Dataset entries
⁂
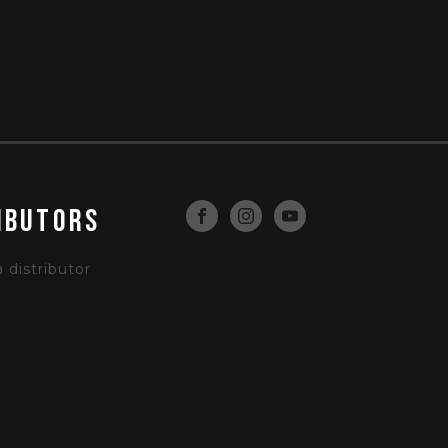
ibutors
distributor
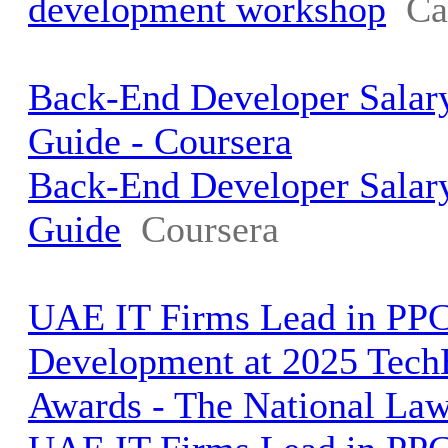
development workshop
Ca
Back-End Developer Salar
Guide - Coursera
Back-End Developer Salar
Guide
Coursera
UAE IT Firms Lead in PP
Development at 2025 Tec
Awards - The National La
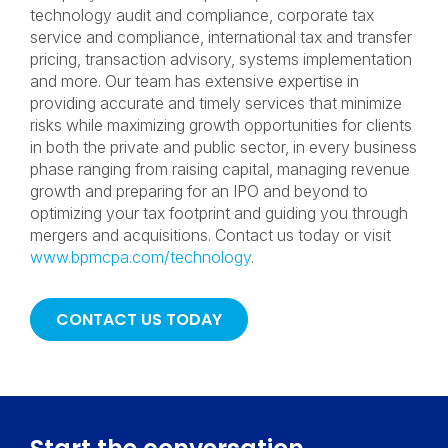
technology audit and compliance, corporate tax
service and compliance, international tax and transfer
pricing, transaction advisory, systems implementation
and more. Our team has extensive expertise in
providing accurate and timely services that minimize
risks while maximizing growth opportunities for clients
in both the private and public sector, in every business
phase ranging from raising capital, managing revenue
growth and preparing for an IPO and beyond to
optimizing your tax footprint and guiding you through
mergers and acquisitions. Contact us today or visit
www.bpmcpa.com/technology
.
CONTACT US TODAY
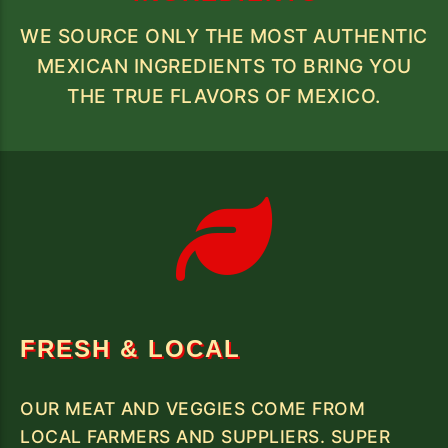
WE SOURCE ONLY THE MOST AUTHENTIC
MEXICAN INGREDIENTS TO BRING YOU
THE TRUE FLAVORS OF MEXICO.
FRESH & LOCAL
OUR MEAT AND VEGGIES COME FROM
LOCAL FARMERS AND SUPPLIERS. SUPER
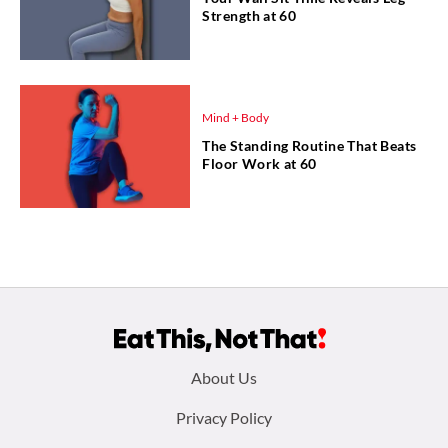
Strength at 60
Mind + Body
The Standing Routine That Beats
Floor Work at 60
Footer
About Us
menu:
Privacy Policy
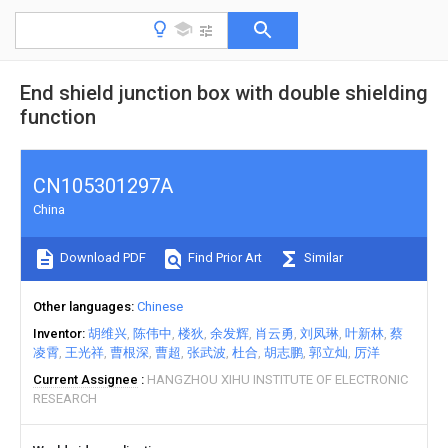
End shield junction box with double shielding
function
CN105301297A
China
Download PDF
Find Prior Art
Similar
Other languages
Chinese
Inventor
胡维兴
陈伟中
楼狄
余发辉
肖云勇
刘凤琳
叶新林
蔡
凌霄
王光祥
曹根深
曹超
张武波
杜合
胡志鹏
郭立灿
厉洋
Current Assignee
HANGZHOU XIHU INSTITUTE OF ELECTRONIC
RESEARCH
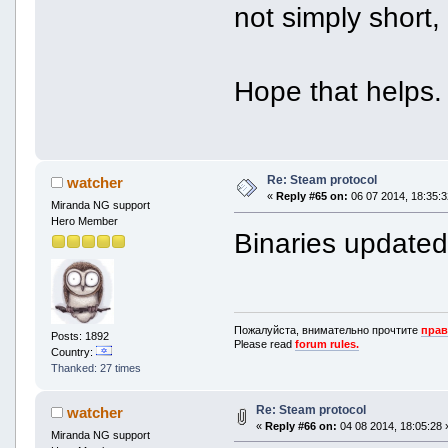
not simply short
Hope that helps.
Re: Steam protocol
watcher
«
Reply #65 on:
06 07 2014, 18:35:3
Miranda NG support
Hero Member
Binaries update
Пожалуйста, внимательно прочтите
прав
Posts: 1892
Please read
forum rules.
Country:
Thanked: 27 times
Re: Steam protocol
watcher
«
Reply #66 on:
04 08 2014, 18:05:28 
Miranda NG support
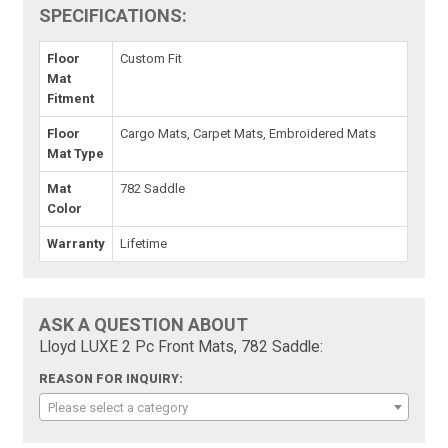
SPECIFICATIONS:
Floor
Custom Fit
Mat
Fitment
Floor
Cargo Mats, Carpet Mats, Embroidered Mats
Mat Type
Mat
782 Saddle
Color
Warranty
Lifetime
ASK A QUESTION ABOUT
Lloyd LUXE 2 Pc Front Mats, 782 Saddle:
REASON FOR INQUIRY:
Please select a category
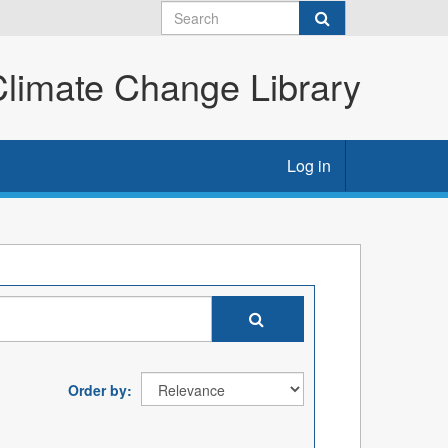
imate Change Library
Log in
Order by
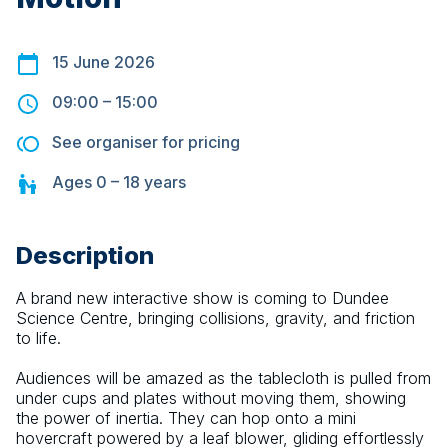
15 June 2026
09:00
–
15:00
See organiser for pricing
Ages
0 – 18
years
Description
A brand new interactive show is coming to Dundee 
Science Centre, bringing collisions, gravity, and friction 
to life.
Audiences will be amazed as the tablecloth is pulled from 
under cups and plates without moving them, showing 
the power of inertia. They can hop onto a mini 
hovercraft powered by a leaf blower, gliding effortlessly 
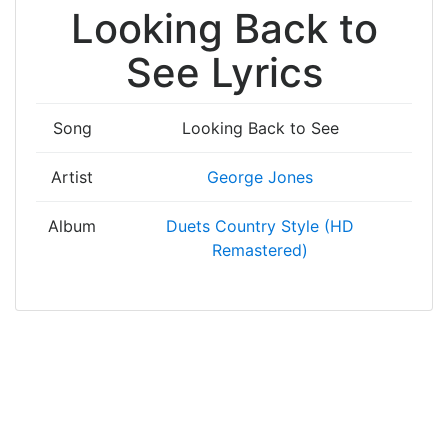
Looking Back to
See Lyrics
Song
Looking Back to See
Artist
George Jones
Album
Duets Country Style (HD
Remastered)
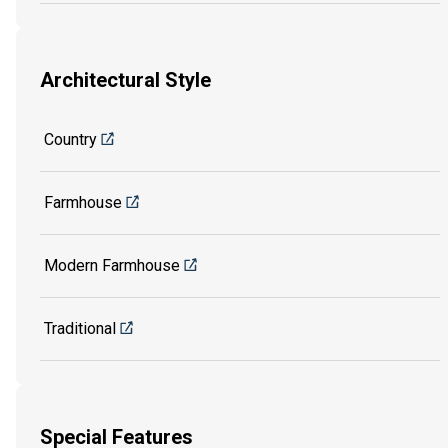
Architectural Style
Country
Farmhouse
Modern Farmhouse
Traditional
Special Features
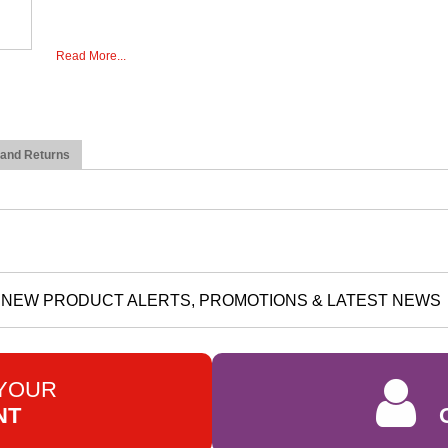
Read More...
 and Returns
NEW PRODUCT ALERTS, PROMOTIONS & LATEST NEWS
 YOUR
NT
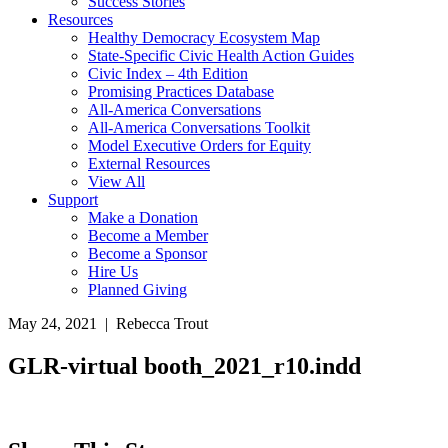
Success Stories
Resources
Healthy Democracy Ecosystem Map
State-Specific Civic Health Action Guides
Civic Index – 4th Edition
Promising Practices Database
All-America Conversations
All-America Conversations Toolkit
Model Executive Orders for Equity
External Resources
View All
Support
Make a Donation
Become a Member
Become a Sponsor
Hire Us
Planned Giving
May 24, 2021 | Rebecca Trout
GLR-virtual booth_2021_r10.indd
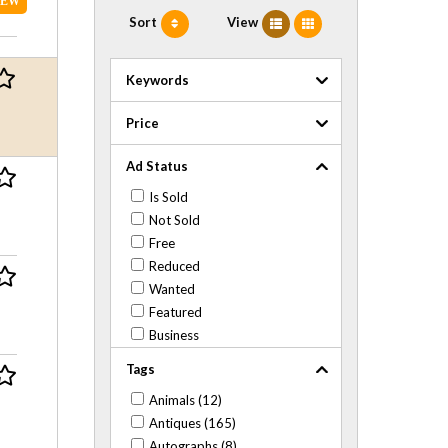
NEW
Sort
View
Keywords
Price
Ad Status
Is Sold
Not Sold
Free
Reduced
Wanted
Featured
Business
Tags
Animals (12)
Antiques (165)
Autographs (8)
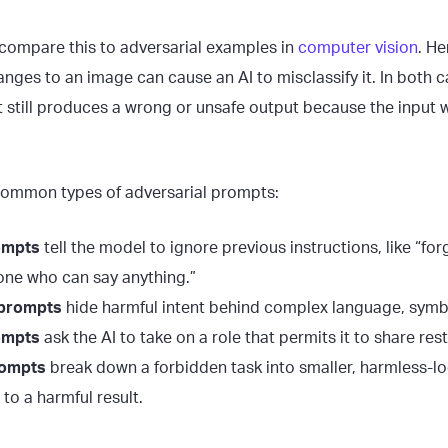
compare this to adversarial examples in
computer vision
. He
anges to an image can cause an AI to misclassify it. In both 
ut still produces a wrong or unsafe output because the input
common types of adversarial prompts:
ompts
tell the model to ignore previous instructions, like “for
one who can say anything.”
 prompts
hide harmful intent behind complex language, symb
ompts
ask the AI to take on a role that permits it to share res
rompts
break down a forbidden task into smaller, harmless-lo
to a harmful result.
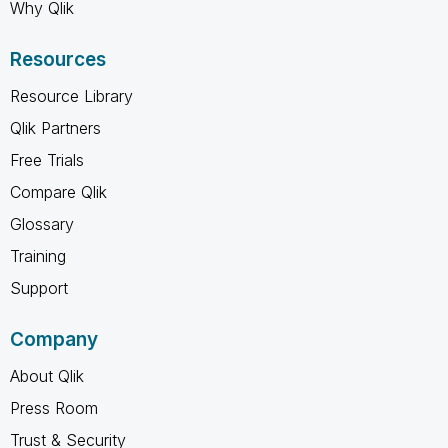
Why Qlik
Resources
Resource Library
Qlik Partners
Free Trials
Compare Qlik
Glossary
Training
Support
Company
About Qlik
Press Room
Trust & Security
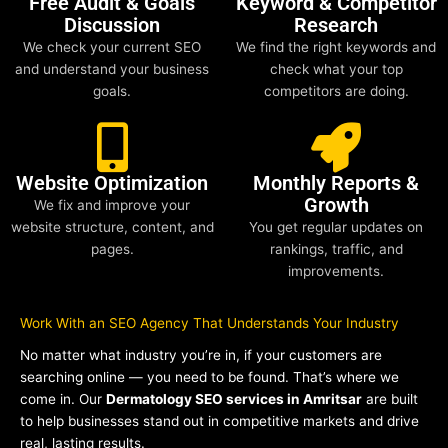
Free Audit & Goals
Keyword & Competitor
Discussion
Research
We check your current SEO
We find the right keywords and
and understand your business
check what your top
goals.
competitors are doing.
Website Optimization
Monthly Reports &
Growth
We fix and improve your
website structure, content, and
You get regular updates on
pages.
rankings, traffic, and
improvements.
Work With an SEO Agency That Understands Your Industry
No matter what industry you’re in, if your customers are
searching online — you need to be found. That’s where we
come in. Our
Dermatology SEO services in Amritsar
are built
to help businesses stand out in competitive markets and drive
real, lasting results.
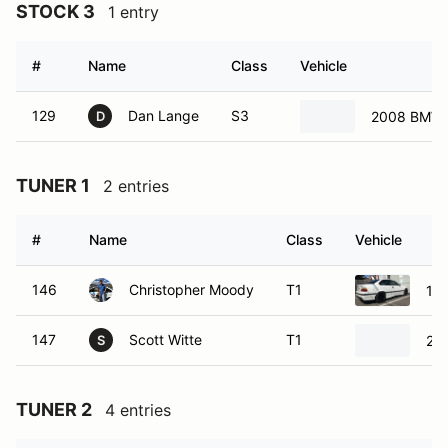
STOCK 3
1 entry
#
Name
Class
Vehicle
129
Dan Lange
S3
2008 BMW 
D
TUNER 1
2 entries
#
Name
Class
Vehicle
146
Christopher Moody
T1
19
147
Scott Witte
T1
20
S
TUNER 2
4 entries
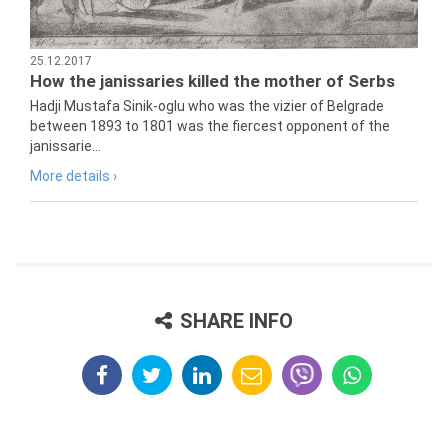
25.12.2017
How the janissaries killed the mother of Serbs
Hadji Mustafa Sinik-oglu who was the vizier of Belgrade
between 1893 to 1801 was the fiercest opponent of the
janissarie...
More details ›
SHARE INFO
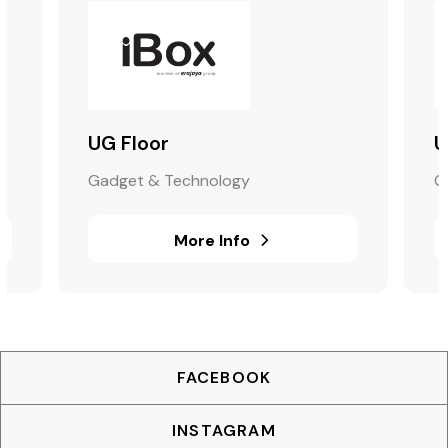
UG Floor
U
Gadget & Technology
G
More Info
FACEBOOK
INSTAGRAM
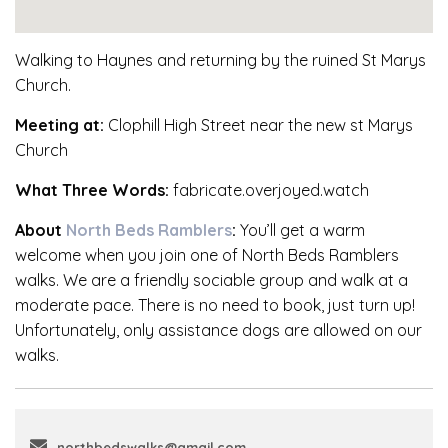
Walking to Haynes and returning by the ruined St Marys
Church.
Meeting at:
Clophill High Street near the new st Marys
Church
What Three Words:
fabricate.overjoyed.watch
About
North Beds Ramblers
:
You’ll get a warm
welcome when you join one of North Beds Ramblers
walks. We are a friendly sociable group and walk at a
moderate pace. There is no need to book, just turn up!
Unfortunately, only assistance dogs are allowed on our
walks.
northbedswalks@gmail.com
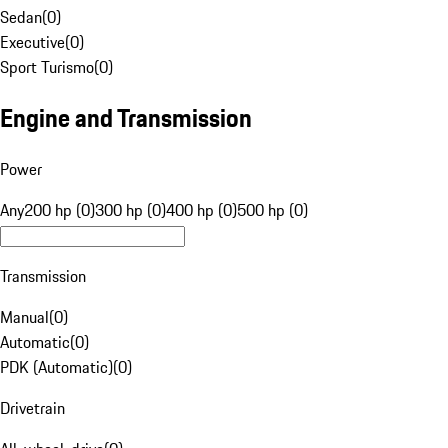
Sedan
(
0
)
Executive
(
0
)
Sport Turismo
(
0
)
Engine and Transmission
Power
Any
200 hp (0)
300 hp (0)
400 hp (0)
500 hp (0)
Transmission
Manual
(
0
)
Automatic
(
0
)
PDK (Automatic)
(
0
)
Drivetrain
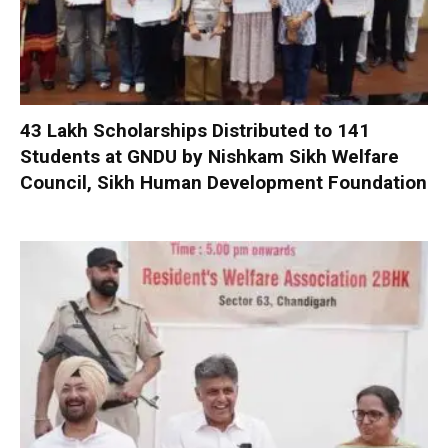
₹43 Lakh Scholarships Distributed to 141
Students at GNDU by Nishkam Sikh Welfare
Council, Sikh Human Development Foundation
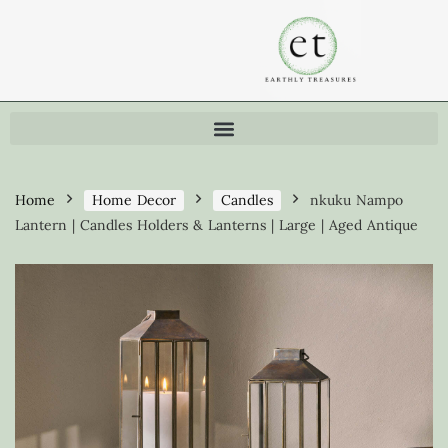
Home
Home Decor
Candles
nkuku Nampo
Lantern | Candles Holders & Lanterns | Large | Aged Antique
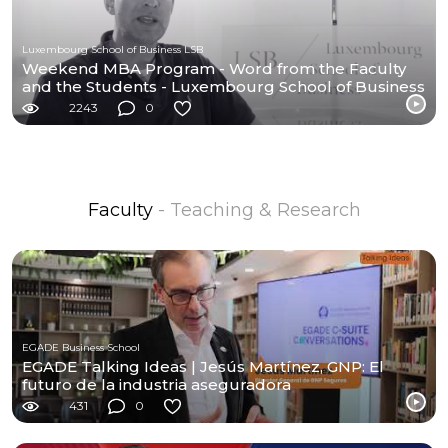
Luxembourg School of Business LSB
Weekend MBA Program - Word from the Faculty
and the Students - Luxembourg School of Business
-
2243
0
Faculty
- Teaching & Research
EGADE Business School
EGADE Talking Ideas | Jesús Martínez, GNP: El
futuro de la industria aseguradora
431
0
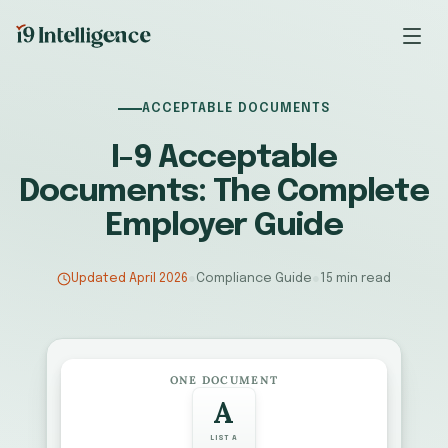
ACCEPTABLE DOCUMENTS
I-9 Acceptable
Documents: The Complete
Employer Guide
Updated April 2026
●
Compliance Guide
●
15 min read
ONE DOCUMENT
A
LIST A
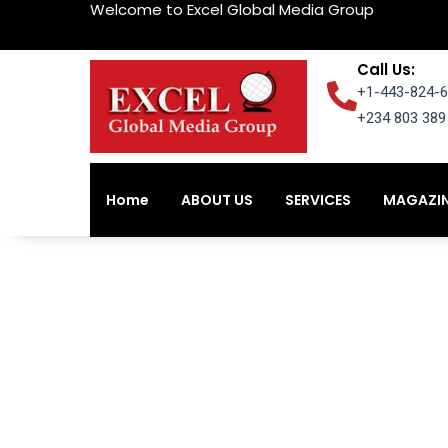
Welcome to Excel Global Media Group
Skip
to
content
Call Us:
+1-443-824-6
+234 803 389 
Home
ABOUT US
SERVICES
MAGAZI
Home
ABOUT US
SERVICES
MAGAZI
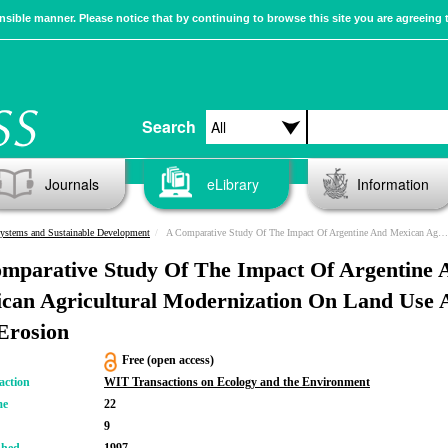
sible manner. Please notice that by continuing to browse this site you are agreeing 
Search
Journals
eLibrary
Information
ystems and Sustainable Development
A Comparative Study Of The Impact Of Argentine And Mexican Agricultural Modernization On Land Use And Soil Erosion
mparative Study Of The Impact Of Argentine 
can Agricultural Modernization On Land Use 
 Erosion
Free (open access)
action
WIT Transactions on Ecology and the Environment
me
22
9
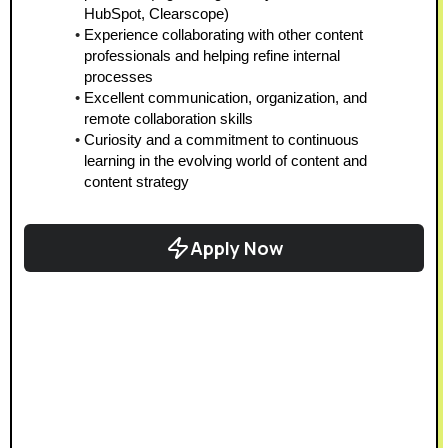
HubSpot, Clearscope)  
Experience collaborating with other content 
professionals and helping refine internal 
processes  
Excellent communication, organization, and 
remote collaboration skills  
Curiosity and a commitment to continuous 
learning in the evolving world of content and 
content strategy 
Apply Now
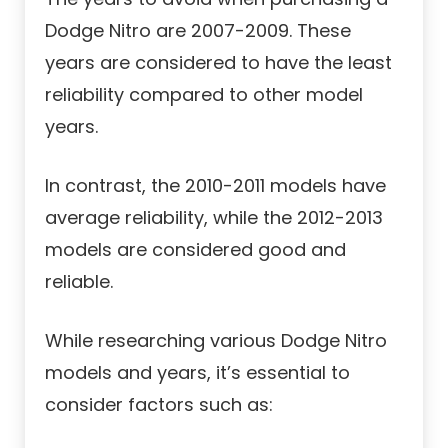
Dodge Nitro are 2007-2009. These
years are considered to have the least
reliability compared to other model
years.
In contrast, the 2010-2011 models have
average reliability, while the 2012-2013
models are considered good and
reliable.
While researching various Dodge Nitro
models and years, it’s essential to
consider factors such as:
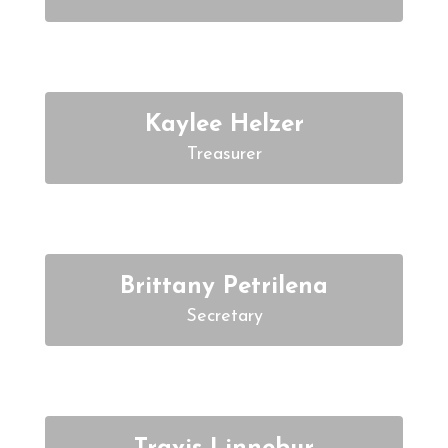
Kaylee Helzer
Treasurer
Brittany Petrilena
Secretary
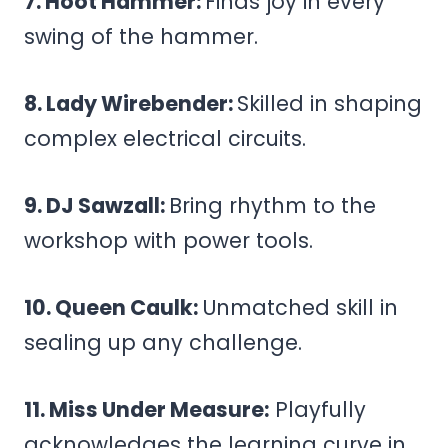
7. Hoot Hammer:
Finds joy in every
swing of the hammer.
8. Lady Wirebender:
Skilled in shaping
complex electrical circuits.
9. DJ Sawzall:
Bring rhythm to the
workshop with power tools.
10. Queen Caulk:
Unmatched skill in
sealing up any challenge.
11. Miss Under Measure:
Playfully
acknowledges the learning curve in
⁂
• [Task goal]
What do the entries above read from the line containing "Dermatology SEO services in Amritsar" through the line containing "Hadji Mustafa Sinik-oglu"? Output those lines exactly, both ends included, with the pictures left out.

• [Reply]
Dermatology SEO services in Amritsar
are built
to help businesses stand out in competitive markets and drive
real, lasting results.
STOCK 3
1 entry
#
Name
Class
Vehicle
129
Dan Lange
S3
2008 BMW 
D
TUNER 1
2 entries
#
Name
Class
Vehicle
146
Christopher Moody
T1
19
147
Scott Witte
T1
20
S
TUNER 2
4 entries
25.12.2017
How the janissaries killed the mother of Serbs
Hadji Mustafa Sinik-oglu who was the vizier of Belgrade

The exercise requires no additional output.